Scenic America (www.scenic.org) reports that Floridians oppose increases in the number of billboards in their communities by a ten to one margin. Nearly two thirds of New Hampshire residents oppose billboard advertising on highways. Four out of five Houstonians support the elimination of billboards in their city. More than two thirds of Missourians think that fewer billboards would make their state more attractive for tourists.
Here in Central Pennsylvania, people often observe that the State College area seems more aesthetically attractive and less cluttered with signs and billboards. That didn’t happen by accident. State College and many of the surrounding townships have stringent signage regulations.
Though there appears to be a strong distaste for outdoor advertising, the vocal minority on the other side of the issue would vehemently disagree.
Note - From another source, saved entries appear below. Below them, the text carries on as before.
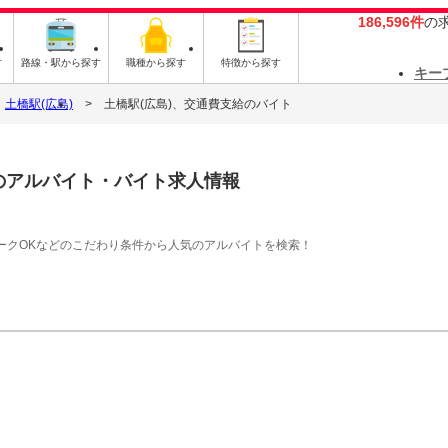
186,596件
の
す
路線・駅から探す
職種から探す
特徴から探す
キー
土橋駅(広島)
土橋駅(広島)、交通費支給のバイト
のアルバイト・バイト求人情報
ークOKなどのこだわり条件から人気のアルバイトを検索！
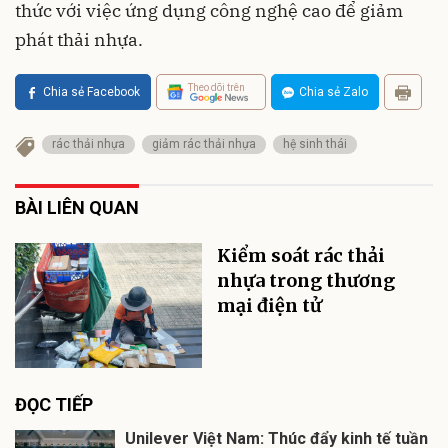
thức với việc ứng dụng công nghệ cao để giảm
phát thải nhựa.
Theo dõi trên
Chia sẻ Facebook
Chia sẻ Zalo
rác thải nhựa
giảm rác thải nhựa
hệ sinh thái
BÀI LIÊN QUAN
Kiểm soát rác thải
nhựa trong thương
mại điện tử
ĐỌC TIẾP
Unilever Việt Nam: Thúc đẩy kinh tế tuần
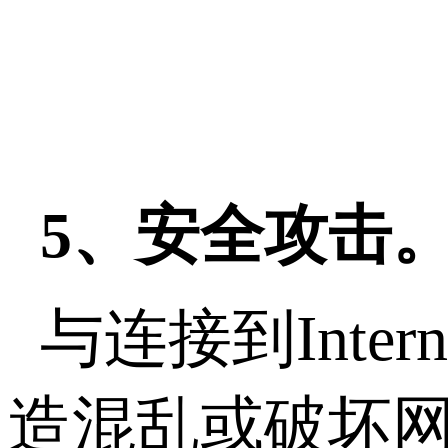
5、安全攻击
与连接到Int
造混乱或破坏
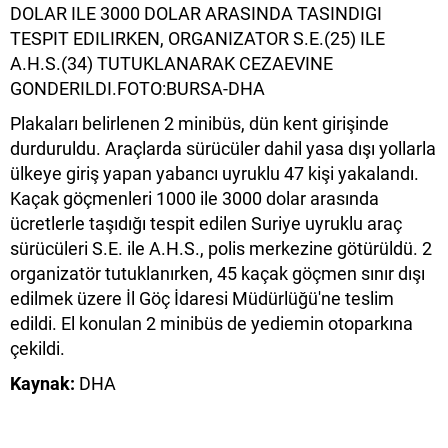
Plakaları belirlenen 2 minibüs, dün kent girişinde
durduruldu. Araçlarda sürücüler dahil yasa dışı yollarla
ülkeye giriş yapan yabancı uyruklu 47 kişi yakalandı.
Kaçak göçmenleri 1000 ile 3000 dolar arasında
ücretlerle taşıdığı tespit edilen Suriye uyruklu araç
sürücüleri S.E. ile A.H.S., polis merkezine götürüldü. 2
organizatör tutuklanırken, 45 kaçak göçmen sınır dışı
edilmek üzere İl Göç İdaresi Müdürlüğü'ne teslim
edildi. El konulan 2 minibüs de yediemin otoparkına
çekildi.
Kaynak:
DHA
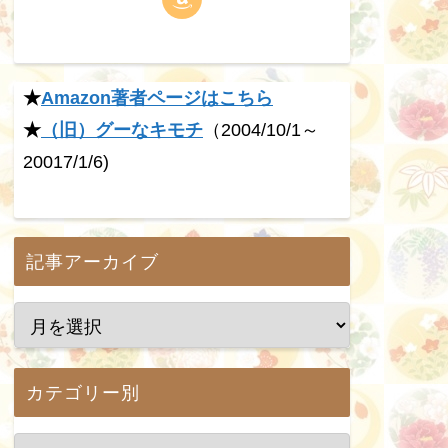
★
Amazon著者ページはこちら
★
（旧）グーなキモチ
（2004/10/1～
20017/1/6)
記事アーカイブ
カテゴリー別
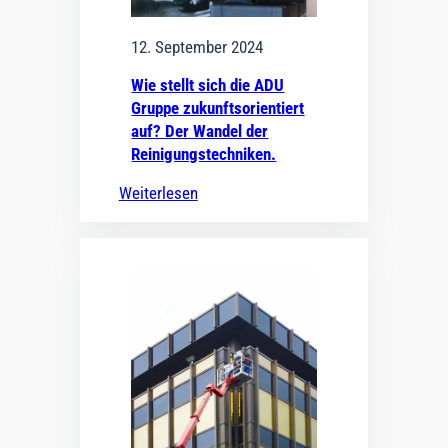
12. September 2024
Wie stellt sich die ADU
Gruppe zukunftsorientiert
auf? Der Wandel der
Reinigungstechniken.
Weiterlesen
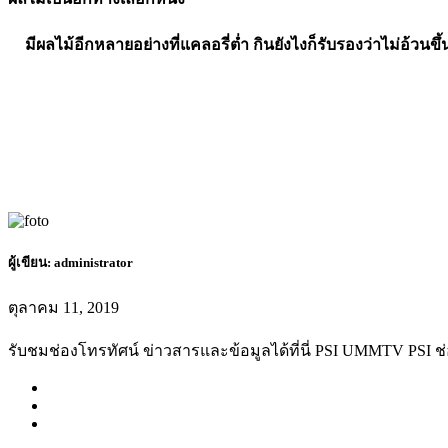
มีผลไม้อีกหลายอย่างที่แคลอรี่ต่ำ กินยังไงก็รับรองว่าไม่อ้วน
ผู้เขียน:
administrator
ตุลาคม 11, 2019
รับชมช่องโทรทัศน์ ข่าวสารและข้อมูลได้ที่นี่ PSI UMMTV PSI ช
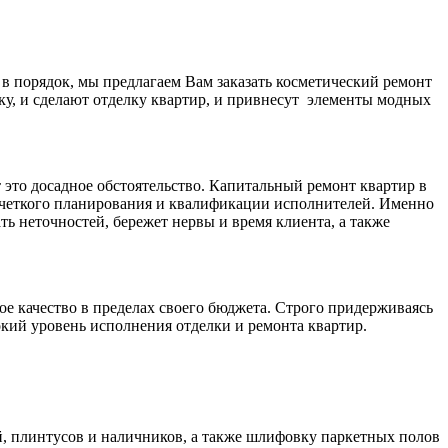
в порядок, мы предлагаем Вам заказать косметический ремонт
ку, и сделают отделку квартир, и привнесут элементы модных
 это досадное обстоятельство. Капитальный ремонт квартир в
т четкого планирования и квалификации исполнителей. Именно
ь неточностей, бережет нервы и время клиента, а также
е качество в пределах своего бюджета. Строго придерживаясь
кий уровень исполнения отделки и ремонта квартир.
ей, плинтусов и наличников, а также шлифовку паркетных полов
Businesses that use such advertising to sell their products or those that realize significant financial benefit from the sign business will argue that it is an important and notable contributor to the local economy. Those that lease ground for signs often contend that the erection of signs is one of their private property rights.
Beyond the concerns over visual blight, opponents counter that signs are distracting to drivers and invade the scenic “viewsheds” of those using public rights-of-ways.
When, then, do the property owners’ right to allow the erection of the massive sign infringe upon the publics’ right to see a sunset, a mountain side, a farm field or a patch of forest – all things that are part of our “commonwealth”. Similarly, how do we balance the financial benefits of the land owner or billboard company with the devaluation of a neighboring property? These are difficult legal and ethical questions.
Several new billboards, one of them a brightly illuminated digital board, have sprung up in the community over the last few months. Some stretches of road in Blair County already have more than twenty billboards per mile. This should raise an important question for all of us that live here. How many billboards are too many?
Though much smaller in scale, plastic street side signs present similar problems to their larger cousins. The primary election season has brought a rash of political campaign signs, joining the cage fight promotional signs and the advertising for roofing and painting contractors. Though some such signs are quite legal on private property, they are illegal in public right-of-ways. They frequently damage mowing equipment when accidentally run over and often become a source of litter.
Clearly, sign control is a difficult challenge but it is one worth discussing if we care about preserving the scenic landscapes of an incredibly beautiful place.